- What the task requires
Nothing outside the range is to be copied. From the entries below, reproduce exactly the lines starting at the one with "anniversary classes to" and ending at the one with "Proceedings and Debates on Migrant Workers", without pictures.

[Dataset entries]
= Beginning of Section =

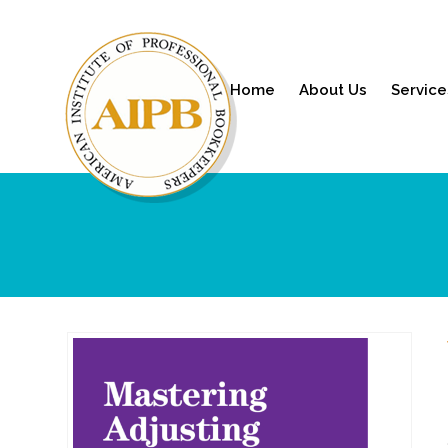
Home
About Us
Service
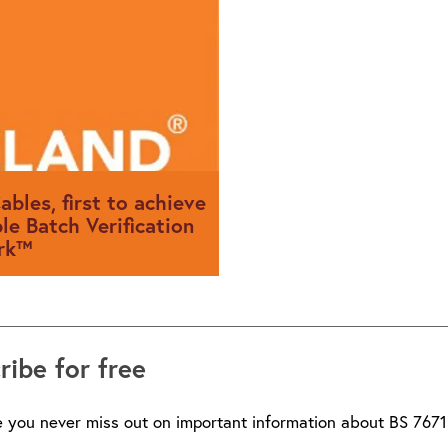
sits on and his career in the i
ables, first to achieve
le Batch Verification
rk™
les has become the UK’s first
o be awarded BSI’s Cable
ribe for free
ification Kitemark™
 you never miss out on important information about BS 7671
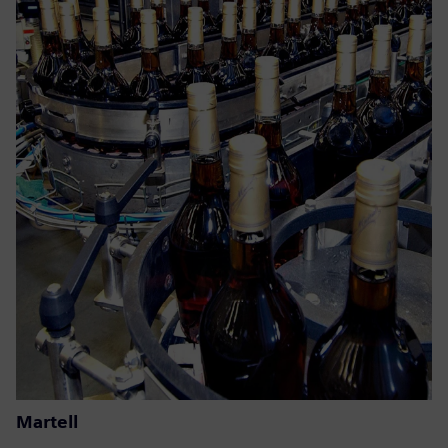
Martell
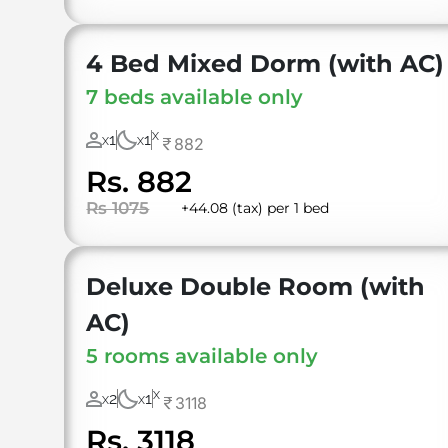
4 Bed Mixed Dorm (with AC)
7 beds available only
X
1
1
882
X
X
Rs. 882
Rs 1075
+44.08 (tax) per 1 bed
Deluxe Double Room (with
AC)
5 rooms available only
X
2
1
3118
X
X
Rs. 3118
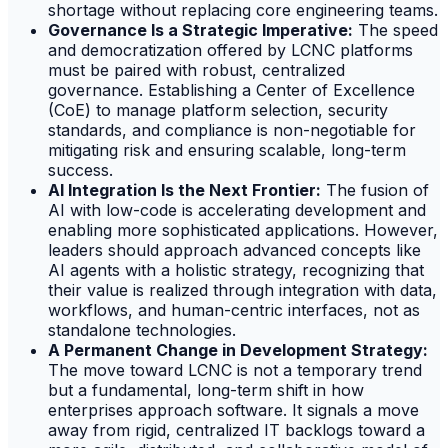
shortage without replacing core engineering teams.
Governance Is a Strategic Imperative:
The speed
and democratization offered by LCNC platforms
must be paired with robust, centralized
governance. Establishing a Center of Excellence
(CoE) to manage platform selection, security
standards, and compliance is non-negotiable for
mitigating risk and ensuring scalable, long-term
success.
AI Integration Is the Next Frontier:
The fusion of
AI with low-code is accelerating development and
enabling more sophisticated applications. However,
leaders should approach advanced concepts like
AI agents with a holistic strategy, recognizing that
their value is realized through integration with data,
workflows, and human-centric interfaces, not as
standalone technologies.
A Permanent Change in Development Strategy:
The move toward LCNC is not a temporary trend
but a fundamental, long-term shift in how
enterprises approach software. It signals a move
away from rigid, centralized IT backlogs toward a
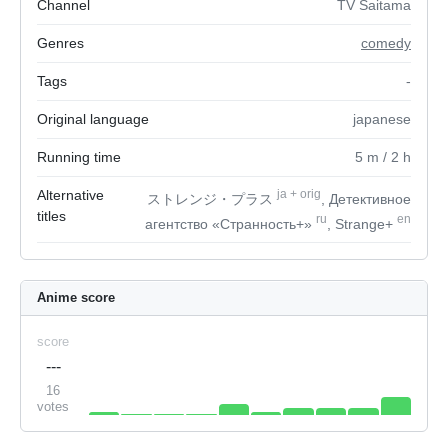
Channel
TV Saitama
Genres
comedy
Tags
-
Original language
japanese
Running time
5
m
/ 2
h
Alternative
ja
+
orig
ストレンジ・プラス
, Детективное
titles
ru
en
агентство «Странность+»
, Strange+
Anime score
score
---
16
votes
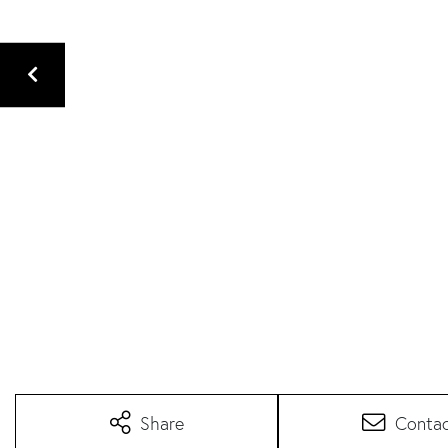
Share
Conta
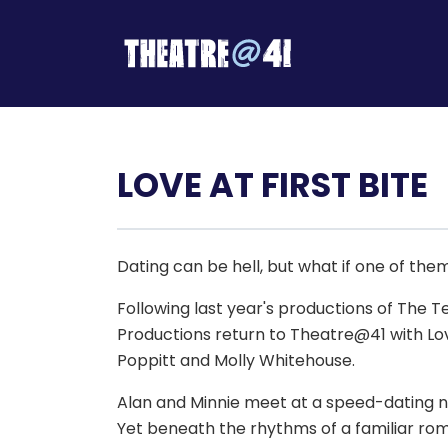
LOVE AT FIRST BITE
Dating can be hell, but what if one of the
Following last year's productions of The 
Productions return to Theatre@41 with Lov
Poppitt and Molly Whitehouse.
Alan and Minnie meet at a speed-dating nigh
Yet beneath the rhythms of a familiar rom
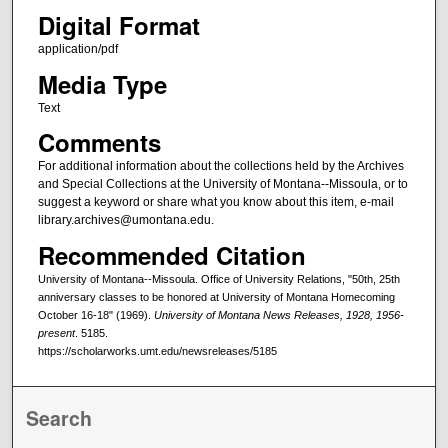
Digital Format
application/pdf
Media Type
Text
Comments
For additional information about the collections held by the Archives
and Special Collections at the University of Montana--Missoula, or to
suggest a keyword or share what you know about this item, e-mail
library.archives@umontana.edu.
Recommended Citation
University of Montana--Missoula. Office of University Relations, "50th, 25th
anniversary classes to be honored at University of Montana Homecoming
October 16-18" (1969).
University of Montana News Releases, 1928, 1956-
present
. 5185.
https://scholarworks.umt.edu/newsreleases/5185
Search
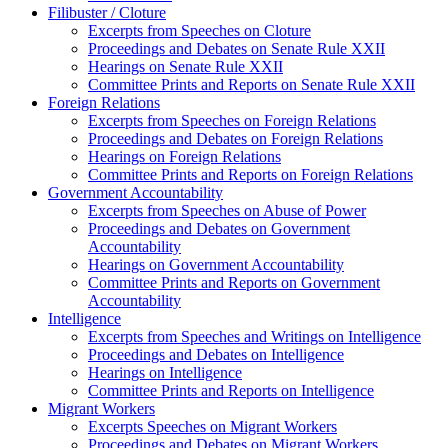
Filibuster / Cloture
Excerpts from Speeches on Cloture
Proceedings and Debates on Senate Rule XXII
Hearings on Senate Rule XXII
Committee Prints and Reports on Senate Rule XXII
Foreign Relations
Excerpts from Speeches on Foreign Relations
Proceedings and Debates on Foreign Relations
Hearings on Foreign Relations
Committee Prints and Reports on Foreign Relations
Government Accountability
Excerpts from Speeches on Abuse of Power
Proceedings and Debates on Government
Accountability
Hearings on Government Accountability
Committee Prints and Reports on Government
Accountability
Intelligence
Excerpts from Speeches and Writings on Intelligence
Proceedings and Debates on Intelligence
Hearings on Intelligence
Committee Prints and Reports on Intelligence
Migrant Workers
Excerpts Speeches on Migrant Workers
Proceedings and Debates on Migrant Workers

= End of Section =
= Beginning of Section =

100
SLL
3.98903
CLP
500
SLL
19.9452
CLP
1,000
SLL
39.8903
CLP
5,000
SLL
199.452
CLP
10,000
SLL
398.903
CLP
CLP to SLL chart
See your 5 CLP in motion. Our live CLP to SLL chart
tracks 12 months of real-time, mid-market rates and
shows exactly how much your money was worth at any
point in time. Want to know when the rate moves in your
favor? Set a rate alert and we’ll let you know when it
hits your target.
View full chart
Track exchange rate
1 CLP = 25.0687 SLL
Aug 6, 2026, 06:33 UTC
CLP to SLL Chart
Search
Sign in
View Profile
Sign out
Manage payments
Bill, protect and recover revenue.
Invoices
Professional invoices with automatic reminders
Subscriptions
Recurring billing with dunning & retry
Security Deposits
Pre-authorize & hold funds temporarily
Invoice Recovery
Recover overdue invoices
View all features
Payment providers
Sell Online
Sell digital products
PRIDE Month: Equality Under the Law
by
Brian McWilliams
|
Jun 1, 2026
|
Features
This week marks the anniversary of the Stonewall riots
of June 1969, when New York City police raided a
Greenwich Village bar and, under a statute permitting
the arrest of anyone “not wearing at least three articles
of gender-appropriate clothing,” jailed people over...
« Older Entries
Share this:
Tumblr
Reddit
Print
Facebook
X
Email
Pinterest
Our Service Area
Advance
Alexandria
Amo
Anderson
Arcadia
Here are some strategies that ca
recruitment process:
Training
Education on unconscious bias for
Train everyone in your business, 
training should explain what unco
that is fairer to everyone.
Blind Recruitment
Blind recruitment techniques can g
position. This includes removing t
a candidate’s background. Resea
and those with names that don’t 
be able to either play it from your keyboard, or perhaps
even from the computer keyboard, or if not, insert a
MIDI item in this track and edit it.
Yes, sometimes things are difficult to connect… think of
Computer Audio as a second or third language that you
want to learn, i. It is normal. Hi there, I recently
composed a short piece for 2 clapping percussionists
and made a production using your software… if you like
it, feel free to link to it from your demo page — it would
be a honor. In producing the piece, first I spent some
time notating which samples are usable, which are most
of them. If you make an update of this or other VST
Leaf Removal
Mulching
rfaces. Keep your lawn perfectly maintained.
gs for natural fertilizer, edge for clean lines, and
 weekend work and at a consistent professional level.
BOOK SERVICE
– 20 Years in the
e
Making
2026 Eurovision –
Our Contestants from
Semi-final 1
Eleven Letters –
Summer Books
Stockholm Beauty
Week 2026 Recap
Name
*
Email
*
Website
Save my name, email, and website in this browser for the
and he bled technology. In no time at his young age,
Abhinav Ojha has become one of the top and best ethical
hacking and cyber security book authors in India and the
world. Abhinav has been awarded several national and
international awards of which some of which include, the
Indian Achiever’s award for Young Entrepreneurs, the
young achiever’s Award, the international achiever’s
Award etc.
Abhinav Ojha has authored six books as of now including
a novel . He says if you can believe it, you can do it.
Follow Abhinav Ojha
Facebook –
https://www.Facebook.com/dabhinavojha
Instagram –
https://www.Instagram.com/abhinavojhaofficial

= End of Section =

- Result
anniversary classes to be honored at University of Montana Homecoming
October 16-18" (1969).
University of Montana News Releases, 1928, 1956-
present
. 5185.
https://scholarworks.umt.edu/newsreleases/5185
Search
Filibuster / Cloture
Excerpts from Speeches on Cloture
Proceedings and Debates on Senate Rule XXII
Hearings on Senate Rule XXII
Committee Prints and Reports on Senate Rule XXII
Foreign Relations
Excerpts from Speeches on Foreign Relations
Proceedings and Debates on Foreign Relations
Hearings on Foreign Relations
Committee Prints and Reports on Foreign Relations
Government Accountability
Excerpts from Speeches on Abuse of Power
Proceedings and Debates on Government
Accountability
Hearings on Government Accountability
Committee Prints and Reports on Government
Accountability
Intelligence
Excerpts from Speeches and Writings on Intelligence
Proceedings and Debates on Intelligence
Hearings on Intelligence
Committee Prints and Reports on Intelligence
Migrant Workers
Excerpts Speeches on Migrant Workers
Proceedings and Debates on Migrant Workers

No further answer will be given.